Twitter stock fell 13 percent on Friday, closing the day at $63.75, and opened Monday at $60.27, down about 5 percent. Shares stayed trapped below $61 on Monday afternoon at the time of writing, and the market appears content to let the stock wallow through its first major correction since Twitter went public at the beginning of November.
Twitter stock has been surrounded by red flags since its initial public offering. In its S-1 prospectus — a document the company filed with the U.S. Securities and Exchange Commission detailing its business ahead of the IPO — Twitter reported a net loss of $133.9 million for the nine months ended September 30, up from $70.7 million in the year-ago period. Although revenue is growing rapidly, climbing 106 percent for the nine months ended September 30 to $422.2 million, earnings are expected to remain negative through 2014. Even Goldman Sachs analyst Heath Terry, who gave Twitter stock a Buy rating with a $46 price target, forecast negative earnings of 71 cents per share in 2014.
“While the company is growing revenues faster than its fastest growing peers and we do recognize the potential for the company to capture larger portions of the mobile and TV advertising market, it appears valuation metrics are irrelevant and that investors are betting aggressively on Twitter being the next great media-technology platform,” Wunderlich Securities analyst Blake Harper wrote earlier in the month.
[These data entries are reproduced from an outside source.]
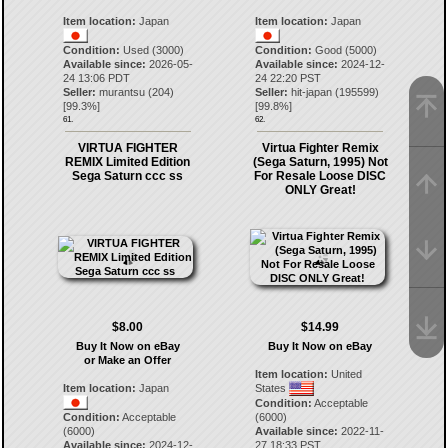
Item location:
Japan
Item location:
Japan
Condition:
Used (3000)
Condition:
Good (5000)
Available since:
2026-05-
Available since:
2024-12-
24 13:06 PDT
24 22:20 PST
Seller:
murantsu
(
204
)
Seller:
hit-japan
(
195599
)
[
99.3
%]
[
99.8
%]
61.
62.
VIRTUA FIGHTER
Virtua Fighter Remix
REMIX Limited Edition
(Sega Saturn, 1995) Not
Sega Saturn ccc ss
For Resale Loose DISC
ONLY Great!
$8.00
$14.99
Buy It Now on eBay
Buy It Now on eBay
or Make an Offer
Item location:
United
Item location:
Japan
States
Condition:
Acceptable
Condition:
Acceptable
(6000)
(6000)
Available since:
2022-11-
Available since:
2024-12-
27 18:33 PST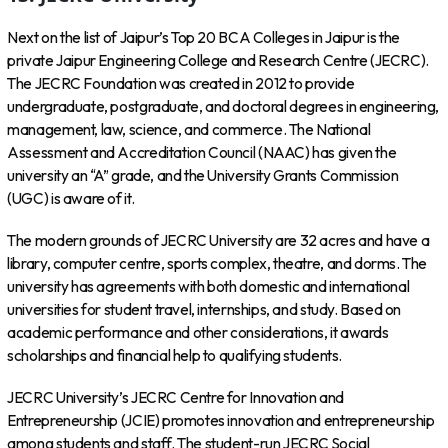
Next on the list of Jaipur’s Top 20 BCA Colleges in Jaipur is the
private Jaipur Engineering College and Research Centre (JECRC).
The JECRC Foundation was created in 2012 to provide
undergraduate, postgraduate, and doctoral degrees in engineering,
management, law, science, and commerce. The National
Assessment and Accreditation Council (NAAC) has given the
university an “A” grade, and the University Grants Commission
(UGC) is aware of it.
The modern grounds of JECRC University are 32 acres and have a
library, computer centre, sports complex, theatre, and dorms. The
university has agreements with both domestic and international
universities for student travel, internships, and study. Based on
academic performance and other considerations, it awards
scholarships and financial help to qualifying students.
JECRC University’s JECRC Centre for Innovation and
Entrepreneurship (JCIE) promotes innovation and entrepreneurship
among students and staff. The student-run JECRC Social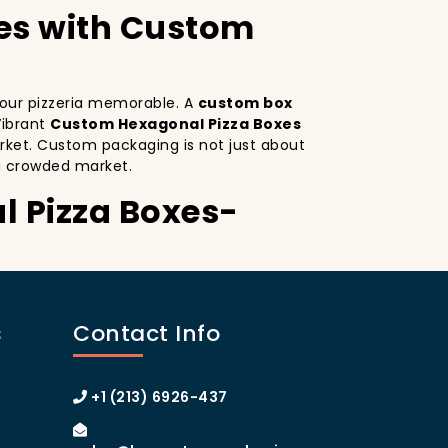
es with Custom
 your pizzeria memorable. A
custom box
Vibrant
Custom Hexagonal Pizza Boxes
rket. Custom packaging is not just about
a crowded market.
l Pizza Boxes-
sco. Custom Hexagonal Pizza Boxes serves
istinctive design
on your pizza boxes,
s
Contact Info
xperience on social media, which can lead
. A
custom pizza box with logo
 the heart of Manhattan or the boroughs,
+1 (213) 6926-437
stomer loyalty.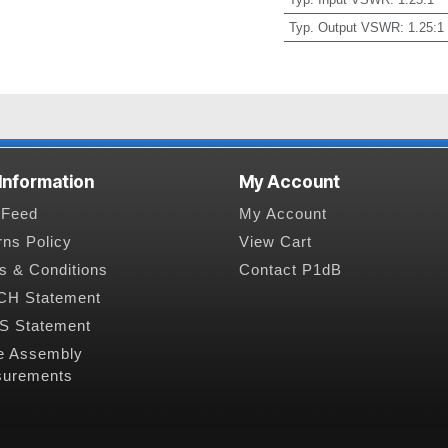
Typ. Output VSWR
:
1.25:1
 Information
My Account
Feed
My Account
rns Policy
View Cart
s & Conditions
Contact P1dB
H Statement
 Statement
e Assembly
urements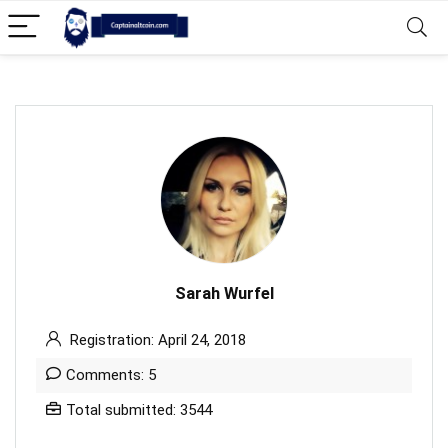
Sarah Wurfel
Registration: April 24, 2018
Comments: 5
Total submitted: 3544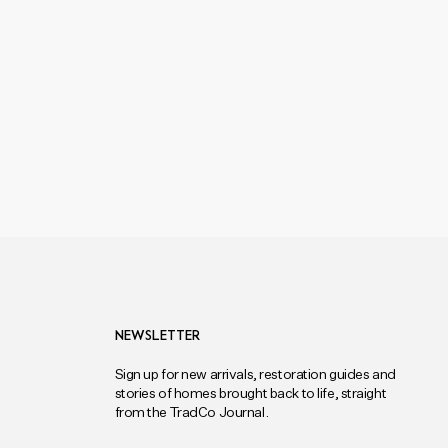
NEWSLETTER
Sign up for new arrivals, restoration guides and
stories of homes brought back to life, straight
from the TradCo Journal.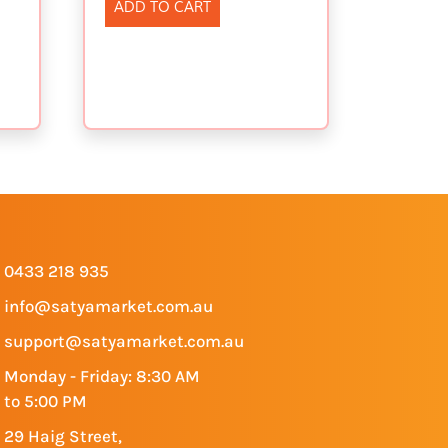
ADD TO CART
0433 218 935
info@satyamarket.com.au
support@satyamarket.com.au
Monday - Friday: 8:30 AM
to 5:00 PM
29 Haig Street,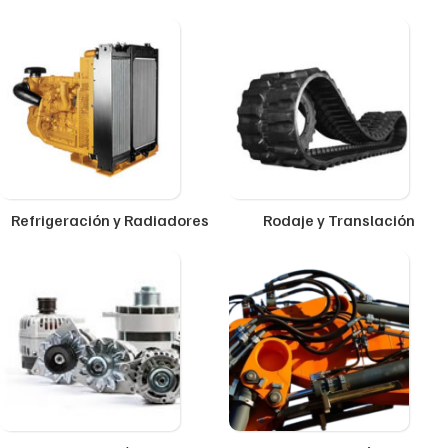
Refrigeración y Radiadores
Rodaje y Translación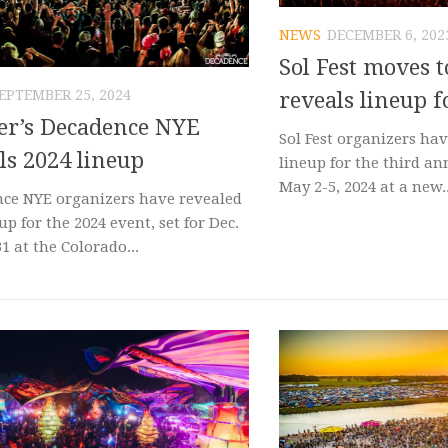
NEWS
DECEMBER 6, 202
Sol Fest moves t
EPTEMBER 25, 2024
reveals lineup f
er’s Decadence NYE
Sol Fest organizers ha
ls 2024 lineup
lineup for the third an
May 2-5, 2024 at a new..
ce NYE organizers have revealed
up for the 2024 event, set for Dec.
1 at the Colorado...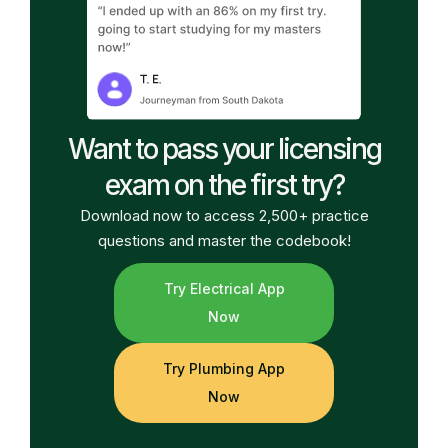
Want to pass your licensing
exam on the first try?
Download now to access 2,500+ practice
questions and master the codebook!
Try Electrical App
Now
Try Plumbing App
Now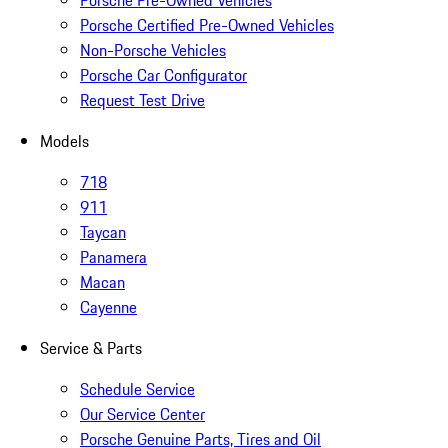
Porsche Pre-Owned Vehicles
Porsche Certified Pre-Owned Vehicles
Non-Porsche Vehicles
Porsche Car Configurator
Request Test Drive
Models
718
911
Taycan
Panamera
Macan
Cayenne
Service & Parts
Schedule Service
Our Service Center
Porsche Genuine Parts, Tires and Oil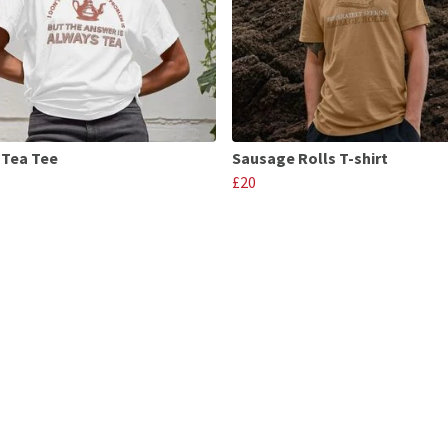
 Tea Tee
Sausage Rolls T-shirt
£20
Harper reiterated a Sell rating on Twitter stock.
But despite the fundamentals, whether the stock price will deflate in the coming weeks and months and bring the company down to a more reasonable valuation is unclear. There is apparently an enormous amount of bullish sentiment surrounding Twitter: Investors seem unable to get the stars out of their eyes. With a trailing price-to-sales ratio of about 65, investors either have a lot of faith in the long thesis or confidence that they will be able to find the greater fool at some even higher valuation in the near future.